The history of numerals is summed up on page 78 as follows: “There have been many scrupulous studies on the origins of our system, but even after a hundred years of scholarly wide-ranging research, we are left with only sketchy guesses of its beginning and evolution.” Perhaps this should have been an executive summary at the start of the section rather than a conclusion reached after having gone round the houses a few times. It’s not that the history is uninteresting, it is really quite captivating. It’s just that Mazur’s take on it didn’t allow this reader to get a grasp on it, so it was quite bewildering. So I must confess that I wasn’t overly enamoured with Mazur’s writing and as I finished the first part, I feared that the last 2/3rds of the book would be a bit of an unenjoyable trudge.
How glad I was to be proved wrong. For in moving from numeral to algebra, fresh life was breathed into the text and I was treated to the book that I had hoped to read.

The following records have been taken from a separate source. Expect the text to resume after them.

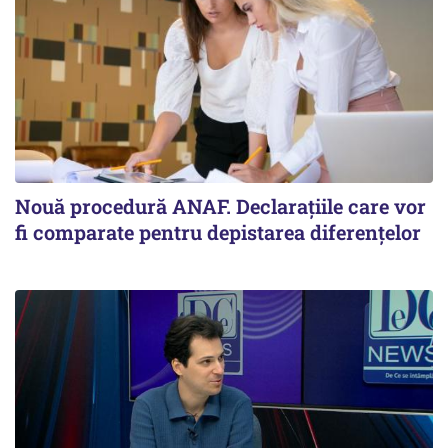
Nouă procedură ANAF. Declarațiile care vor
fi comparate pentru depistarea diferențelor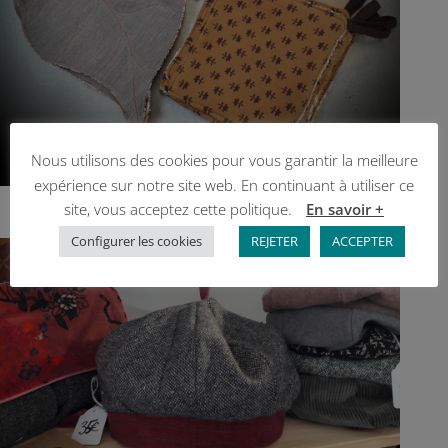
Nous utilisons des cookies pour vous garantir la meilleure
expérience sur notre site web. En continuant à utiliser ce
site, vous acceptez cette politique.
En savoir +
Configurer les cookies
REJETER
ACCEPTER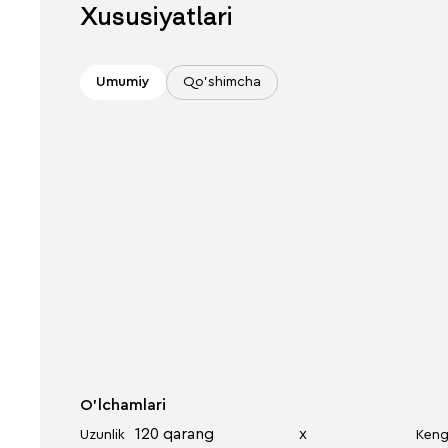
Xususiyatlari
Umumiy
Qo'shimcha
O'lchamlari
120 qarang
х
Uzunlik
Keng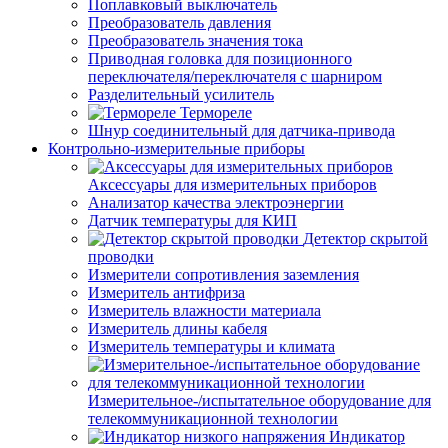
Поплавковый выключатель
Преобразователь давления
Преобразователь значения тока
Приводная головка для позиционного
переключателя/переключателя с шарниром
Разделительный усилитель
Термореле
Шнур соединительный для датчика-привода
Контрольно-измерительные приборы
Аксессуары для измерительных приборов
Анализатор качества электроэнергии
Датчик температуры для КИП
Детектор скрытой
проводки
Измерители сопротивления заземления
Измеритель антифриза
Измеритель влажности материала
Измеритель длины кабеля
Измеритель температуры и климата
Измерительное-/испытательное оборудование для
телекоммуникационной технологии
Индикатор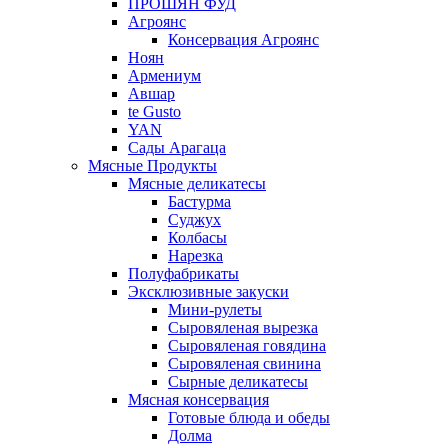
ПРОШЯН ФУД
Агроянс
Консервация Агроянс
Ноян
Армениум
Авшар
te Gusto
YAN
Сады Арагаца
Мясные Продукты
Мясные деликатесы
Бастурма
Суджух
Колбасы
Нарезка
Полуфабрикаты
Эксклюзивные закуски
Мини-рулеты
Сыровяленая вырезка
Сыровяленая говядина
Сыровяленая свинина
Сырные деликатесы
Мясная консервация
Готовые блюда и обеды
Долма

As with the first section, the story is not straightforward, but we do get to see some of the significant historical developments in fresh light rather than the fairly dim gloom we had beforehand. The first major figure we encounter is Diophantus. His name should be familiar to most maths students, though if you haven’t come across him then this would be a good place to gain an introduction. The basic story is that problems that we think of as algebraic did not begin with symbolic representations.

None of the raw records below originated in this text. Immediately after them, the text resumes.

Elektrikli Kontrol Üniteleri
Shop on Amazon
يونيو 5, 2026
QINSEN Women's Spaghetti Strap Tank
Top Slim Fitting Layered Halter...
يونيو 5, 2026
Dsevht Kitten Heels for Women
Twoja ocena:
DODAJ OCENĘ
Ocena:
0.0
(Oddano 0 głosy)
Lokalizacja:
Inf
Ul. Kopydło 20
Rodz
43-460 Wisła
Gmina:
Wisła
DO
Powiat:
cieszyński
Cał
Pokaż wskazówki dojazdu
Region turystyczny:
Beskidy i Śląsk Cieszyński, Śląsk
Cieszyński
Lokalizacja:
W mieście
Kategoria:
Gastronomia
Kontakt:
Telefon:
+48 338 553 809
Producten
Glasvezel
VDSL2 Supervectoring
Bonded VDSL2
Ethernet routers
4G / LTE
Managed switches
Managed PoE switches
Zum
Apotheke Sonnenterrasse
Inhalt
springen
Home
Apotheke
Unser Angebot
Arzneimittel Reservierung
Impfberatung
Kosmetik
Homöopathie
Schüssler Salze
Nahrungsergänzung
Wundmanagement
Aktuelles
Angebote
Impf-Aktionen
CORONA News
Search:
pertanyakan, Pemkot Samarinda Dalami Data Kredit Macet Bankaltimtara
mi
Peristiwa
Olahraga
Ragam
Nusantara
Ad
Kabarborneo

If you had a good maths teacher (and I’ve been blessed by having a few) then you will have been presented with “word problems” where some question or other is asked which involves numbers and where the answer is required in the form of a number. The student is then asked to convert the word problem into a symbolic form and then manipulate that symbolic form using the methods taught to arrive at an answer. What Mazur gives us is an unpacking of this, showing that most early algebra consisted of such word problems.

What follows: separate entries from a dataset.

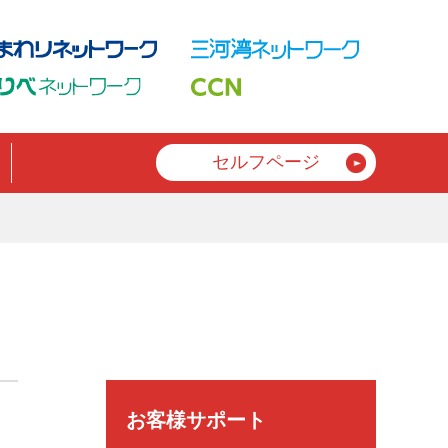
セルフページ
お客様サポート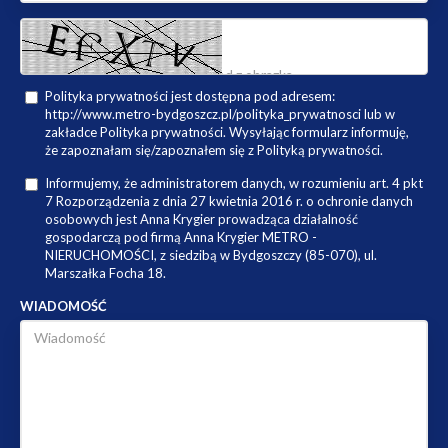
Polityka prywatności jest dostępna pod adresem:
http://www.metro-bydgoszcz.pl/polityka_prywatnosci lub w
zakładce Polityka prywatności. Wysyłając formularz informuję,
że zapoznałam się/zapoznałem się z Polityką prywatności.
Informujemy, że administratorem danych, w rozumieniu art. 4 pkt
7 Rozporządzenia z dnia 27 kwietnia 2016 r. o ochronie danych
osobowych jest Anna Krygier prowadząca działalność
gospodarczą pod firmą Anna Krygier METRO -
NIERUCHOMOŚCI, z siedzibą w Bydgoszczy (85-070), ul.
Marszałka Focha 18.
WIADOMOŚĆ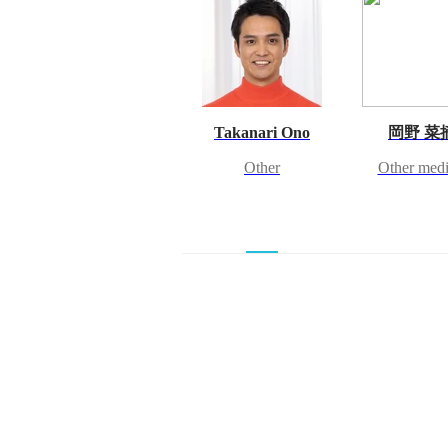
Takanari Ono
岡野 菜
Other
Other medi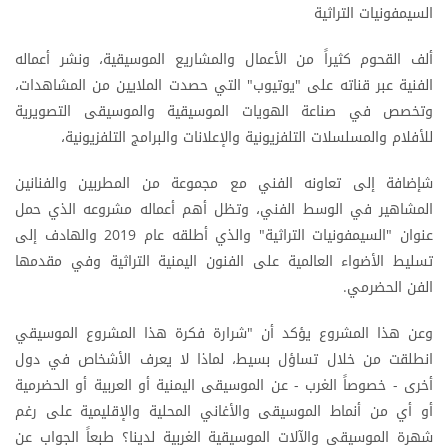
السيمفونيات التراثية
ألف القحوم كثيراً من الأعمال والمشاريع الموسيقية، ونشر أعماله
الفنية عبر قناته على "يوتيوب" التي حصدت الملايين من المشاهدات،
وتخصص في صناعة الهويات الموسيقية والموسيقى التصويرية
للأفلام والمسلسلات التلفزيونية والإعلانات والبرامج التلفزيونية،
شإضافة إلى تعاونه الفني مع مجموعة من المطربين والفنانين
المشاهير في الوسط الفني، وتظل أهم أعماله مشروعه الذي حمل
عنوان "السيمفونيات التراثية" والذي أطلقه عام 2019 والهادف إلى
تسليط الأضواء العالمية على الفنون اليمنية التراثية وفي مقدمها
الفن الحضرمي.
وعن هذا المشروع يؤكد أن "شرارة فكرة هذا المشروع الموسيقي
انطلقت من خلال تساؤل بسيط، لماذا لا يعرف الأشخاص في دول
أخرى - خصوصاً الغرب - عن الموسيقى اليمنية أو العربية أو الحضرمية
أو أي من أنماط الموسيقى والأغاني المحلية والإقليمية على رغم
شهرة الموسيقى والآلات الموسيقية الغربية لدينا؟ طبعاً الجواب عن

We get to meet al-Khwarizmi and see some of the problems he posed in his seminal work Al-Kitab al-mukhtasar fi hi sab al-gabr wa’l-muqabala (yes, I did have to copy that carefully). We see the development of symbolic representation such as those for multiplication, powers and division. Without trying to summarise it here (I confess, this part of the review was written a couple of weeks after I finished reading the book), I would heartily recommend it to you. For those who dropped maths after their GCSEs, I will say that it might not be particularly applicable. For those who are university educated or who can still recall their A-levels then the final step will be very familiar, but it’s a fascinating story as to how we got here.
The final third of the book carried on in the same vein as the second part had, with less of a major change in tone that there was between the first and the second. As I read through the first two parts, I was struck by a quite sobering (or maybe dispiriting might be a better term) thought that in spite of having studied maths to a greater level than most people in the world, was my understanding of it merely the understanding of manipulation of symbols?
There is reassurance at the end, though. Mazur’s view is that our ability to shorthand things in symbolic frees up the mind to truly understand what is going on. This seems to coincide with how I view the abstraction in maths in general, as well as some specific aspects like Fourier transforms; here we phrase a question in a specific way, abstractify to the general case, solve the general case and then you have a template for answering the specific case. By working with symbols we may temporarily lose sight of exactly what it is we are calculating, but that lack of sight allows us to avoid getting bogged down in unnecessary detail. By all means, if we wish to come to back to an intermediate stage in the calculation and convert into word problems, we can – that is the power of symbolic maths.
The final section also deals with some other matters peripheral to our understanding of mathematics, such as the psychology and philosophy of maths. So it was little surprise to see Wittgenstein referenced at this point. Though Mazur was readily more accessible than Wittgenstein was. The breadth of this final view reveals the author to be more than just a mathematician, he is a bit of a polymath. So while the book was not hugely coherent to begin with, the last two-thirds are very creditable and I would recommend it to anyone interested in maths and the history thereof.